Apache Kafka® - Hot and Cold Retries
A demo project for elaborating how hot and cold retries can be applied in Apache Kafka®. This repository will be the source and reference codebase of my blog post.
It includes:
- Application configuration and configuration class to read it
- Consumer factory to create necessary listener container beans and dead letter queue forwarder
- Simple service layer which logs the upcoming messages and to create the erroneous cases
- Topic forwarding strategies and header utilization examples in those strategies
- Consumer examples for hot and cold retries
Utilities:
- Also, you can find a simple Kafka cluster to create your own playground before running the application
How to run
The repository comes with a simple Apache Kafka® cluster utilized by docker compose
. As a preliminary condition, you may need to run it if there is no connectable Kafka cluster available. Otherwise, you can configure host and port information from application.yml
$ cd kafka-hot-and-cold-retries
$ docker compose up # To make Kafka cluster up and running
$ gradle bootRun # To make the application up and running
Flow
As depicted in the below figure, our journey starts with our producer. It publishes the message on the target topic, and the consumer starts processing. There will not be any problem while consuming in the happy path, and the consumer will be able to process the message.
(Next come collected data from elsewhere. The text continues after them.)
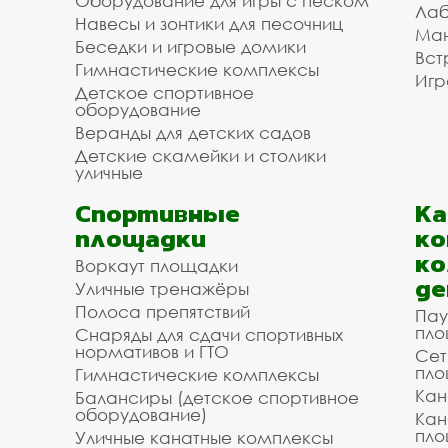
Оборудование для игры с песком
Лаб
Навесы и зонтики для песочниц
Ман
Беседки и игровые домики
Вст
Гимнастические комплексы
Игр
Детское спортивное
оборудование
Веранды для детских садов
Детские скамейки и столики
уличные
Спортивные
К
площадки
ко
ко
Воркаут площадки
де
Уличные тренажёры
Полоса препятствий
Пау
пло
Снаряды для сдачи спортивных
нормативов и ГТО
Сет
пло
Гимнастические комплексы
Кан
Балансиры (детское спортивное
оборудование)
Кан
пло
Уличные канатные комплексы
But, if the consumer encounters an exception, it will first check whether any hot retry is defined or not. If so, we will try the message consumption up until maximum hot retry attempt or it succeeds in consuming the message. If it fails and reaches the maximum threshold, then it checks whether the cold retry configuration is defined or not. In the worst-case scenario where we do not have any cold retry configured, the message goes to the dead letter queue (DLQ). Otherwise, we will forward the message to the cold retry topic, and make it be processed with some delay. That is why these kinds of topics are called delayed topics.
Note that the delayed topics do not differ from the normal topics in terms of topology but in terminology. You will see that they could also have a hot retry defined in them or even another cold retry topic chained next to another delay topic.
Now, we have forwarded the message to our cold retry topic. One of the main aims here is to chain delay topics with themselves or other ones without blocking the other messages in the same partition. To do that, we will implement the topic forwarding logic for cold retries. Hence, a failure on a cold retry topic will lead to publishing the same message into the same topic again and skipping the current offset. Also, to have a retry threshold, we put custom headers on the topics and check the attempt value in the next consumption. By doing so, the current offset’s message will not block the next offset, and the current failed message will get its new offset at the end of the same partition after incrementing the attempt count (Yay!). Still, it is possible that we can reach the maximum attempt count limit on the cold retry. As a result, this will cause either publishing the message to the next cold retry topic if defined or the dead letter queue as a sink point.
As you can see from the overall flow, the consumers will handle each forwarded message as a fresh message and apply the hot and cold retrials on them again and again in case of failure.